[Collection entries]

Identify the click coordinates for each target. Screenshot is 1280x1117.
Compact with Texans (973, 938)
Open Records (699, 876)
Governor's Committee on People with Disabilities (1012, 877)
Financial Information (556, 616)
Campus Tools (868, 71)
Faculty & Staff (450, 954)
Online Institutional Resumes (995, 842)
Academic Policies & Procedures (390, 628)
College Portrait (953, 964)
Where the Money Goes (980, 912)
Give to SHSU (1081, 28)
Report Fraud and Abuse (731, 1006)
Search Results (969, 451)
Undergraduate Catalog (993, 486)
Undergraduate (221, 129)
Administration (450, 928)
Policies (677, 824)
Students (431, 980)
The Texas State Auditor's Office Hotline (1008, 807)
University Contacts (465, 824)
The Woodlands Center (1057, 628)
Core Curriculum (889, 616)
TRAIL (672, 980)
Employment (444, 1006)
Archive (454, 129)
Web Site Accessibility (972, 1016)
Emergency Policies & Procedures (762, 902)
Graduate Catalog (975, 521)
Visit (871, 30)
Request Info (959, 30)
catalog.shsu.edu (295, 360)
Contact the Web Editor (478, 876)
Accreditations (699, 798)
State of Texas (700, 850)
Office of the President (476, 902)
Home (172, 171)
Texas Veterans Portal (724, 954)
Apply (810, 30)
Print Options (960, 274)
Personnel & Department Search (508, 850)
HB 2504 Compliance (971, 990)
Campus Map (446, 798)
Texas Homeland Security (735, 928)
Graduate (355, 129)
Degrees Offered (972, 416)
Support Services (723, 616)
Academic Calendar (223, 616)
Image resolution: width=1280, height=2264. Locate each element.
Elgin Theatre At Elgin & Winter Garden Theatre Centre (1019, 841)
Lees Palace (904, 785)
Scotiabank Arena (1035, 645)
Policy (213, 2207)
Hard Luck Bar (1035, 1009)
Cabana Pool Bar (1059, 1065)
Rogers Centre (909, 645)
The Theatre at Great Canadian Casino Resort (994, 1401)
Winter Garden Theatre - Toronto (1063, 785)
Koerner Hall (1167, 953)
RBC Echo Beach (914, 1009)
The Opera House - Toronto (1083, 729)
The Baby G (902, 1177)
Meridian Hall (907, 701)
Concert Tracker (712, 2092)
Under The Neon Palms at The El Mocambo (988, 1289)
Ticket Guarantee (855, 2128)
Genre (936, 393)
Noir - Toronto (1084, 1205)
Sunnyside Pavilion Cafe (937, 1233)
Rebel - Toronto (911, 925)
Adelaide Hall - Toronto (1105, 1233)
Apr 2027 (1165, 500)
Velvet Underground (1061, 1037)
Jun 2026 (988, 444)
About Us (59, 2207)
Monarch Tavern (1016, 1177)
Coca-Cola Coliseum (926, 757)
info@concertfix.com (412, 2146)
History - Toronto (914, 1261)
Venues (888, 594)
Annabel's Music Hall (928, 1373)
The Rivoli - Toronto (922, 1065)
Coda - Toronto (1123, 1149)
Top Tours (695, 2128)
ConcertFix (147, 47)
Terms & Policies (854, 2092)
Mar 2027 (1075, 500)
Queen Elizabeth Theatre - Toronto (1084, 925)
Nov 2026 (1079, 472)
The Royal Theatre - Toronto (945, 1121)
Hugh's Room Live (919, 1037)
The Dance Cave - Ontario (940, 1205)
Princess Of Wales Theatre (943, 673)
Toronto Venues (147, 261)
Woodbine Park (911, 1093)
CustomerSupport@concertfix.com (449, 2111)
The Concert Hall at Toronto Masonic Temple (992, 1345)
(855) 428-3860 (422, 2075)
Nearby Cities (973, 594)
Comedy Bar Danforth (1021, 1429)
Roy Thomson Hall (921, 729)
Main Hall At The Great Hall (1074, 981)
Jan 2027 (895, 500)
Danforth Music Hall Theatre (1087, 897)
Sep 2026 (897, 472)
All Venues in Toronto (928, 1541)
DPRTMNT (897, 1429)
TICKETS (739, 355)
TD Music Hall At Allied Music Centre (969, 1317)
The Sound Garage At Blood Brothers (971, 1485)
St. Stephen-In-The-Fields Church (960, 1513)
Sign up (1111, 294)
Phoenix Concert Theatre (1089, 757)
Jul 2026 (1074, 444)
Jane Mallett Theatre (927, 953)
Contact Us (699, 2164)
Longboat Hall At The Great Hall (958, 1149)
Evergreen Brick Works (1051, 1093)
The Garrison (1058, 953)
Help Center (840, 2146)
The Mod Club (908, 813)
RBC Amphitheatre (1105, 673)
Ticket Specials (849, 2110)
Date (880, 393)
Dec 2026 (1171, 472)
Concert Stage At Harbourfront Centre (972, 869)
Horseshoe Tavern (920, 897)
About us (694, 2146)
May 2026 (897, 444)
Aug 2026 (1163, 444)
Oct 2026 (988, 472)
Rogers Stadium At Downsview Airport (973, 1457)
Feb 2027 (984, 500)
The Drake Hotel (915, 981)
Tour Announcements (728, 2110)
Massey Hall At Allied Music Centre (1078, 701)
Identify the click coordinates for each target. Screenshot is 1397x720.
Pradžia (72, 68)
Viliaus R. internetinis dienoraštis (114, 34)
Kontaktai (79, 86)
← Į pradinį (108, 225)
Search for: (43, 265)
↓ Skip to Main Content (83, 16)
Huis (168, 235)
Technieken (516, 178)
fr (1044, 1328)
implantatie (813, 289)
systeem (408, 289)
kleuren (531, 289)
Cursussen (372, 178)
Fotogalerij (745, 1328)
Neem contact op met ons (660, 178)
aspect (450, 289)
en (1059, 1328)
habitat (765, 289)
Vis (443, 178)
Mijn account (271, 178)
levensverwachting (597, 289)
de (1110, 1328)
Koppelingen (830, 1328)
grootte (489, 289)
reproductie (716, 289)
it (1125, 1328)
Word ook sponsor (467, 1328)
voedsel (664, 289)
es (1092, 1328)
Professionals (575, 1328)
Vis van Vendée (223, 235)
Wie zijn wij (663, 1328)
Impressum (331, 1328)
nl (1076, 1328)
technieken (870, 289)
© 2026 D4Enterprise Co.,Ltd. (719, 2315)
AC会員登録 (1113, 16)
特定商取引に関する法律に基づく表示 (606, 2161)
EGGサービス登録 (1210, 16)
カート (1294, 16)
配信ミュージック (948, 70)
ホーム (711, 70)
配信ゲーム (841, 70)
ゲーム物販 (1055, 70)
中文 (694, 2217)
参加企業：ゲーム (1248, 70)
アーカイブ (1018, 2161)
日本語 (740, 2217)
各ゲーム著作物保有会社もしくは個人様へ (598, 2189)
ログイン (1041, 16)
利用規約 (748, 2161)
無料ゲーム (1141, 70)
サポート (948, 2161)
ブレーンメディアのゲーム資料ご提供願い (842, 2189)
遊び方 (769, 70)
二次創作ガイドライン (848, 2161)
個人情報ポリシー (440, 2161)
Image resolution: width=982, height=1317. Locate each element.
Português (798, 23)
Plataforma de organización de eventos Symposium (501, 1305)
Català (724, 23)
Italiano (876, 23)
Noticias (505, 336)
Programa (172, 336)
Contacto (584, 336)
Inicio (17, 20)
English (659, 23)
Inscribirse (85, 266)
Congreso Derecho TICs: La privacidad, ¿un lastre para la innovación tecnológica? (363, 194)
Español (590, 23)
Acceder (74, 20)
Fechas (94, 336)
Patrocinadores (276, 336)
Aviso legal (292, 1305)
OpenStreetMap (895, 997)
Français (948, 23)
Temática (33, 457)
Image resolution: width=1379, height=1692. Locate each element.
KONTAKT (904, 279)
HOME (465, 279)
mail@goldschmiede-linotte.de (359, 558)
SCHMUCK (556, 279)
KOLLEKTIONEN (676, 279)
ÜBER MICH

*WHAT THE EXERCISE ASKS*. What lines in the data include the string "Centre"? Copy each one.

*EXERCISE SOLUTION*.
Elgin Theatre At Elgin & Winter Garden Theatre Centre (1019, 841)
Rogers Centre (909, 645)
TD Music Hall At Allied Music Centre (969, 1317)
Concert Stage At Harbourfront Centre (972, 869)
Massey Hall At Allied Music Centre (1078, 701)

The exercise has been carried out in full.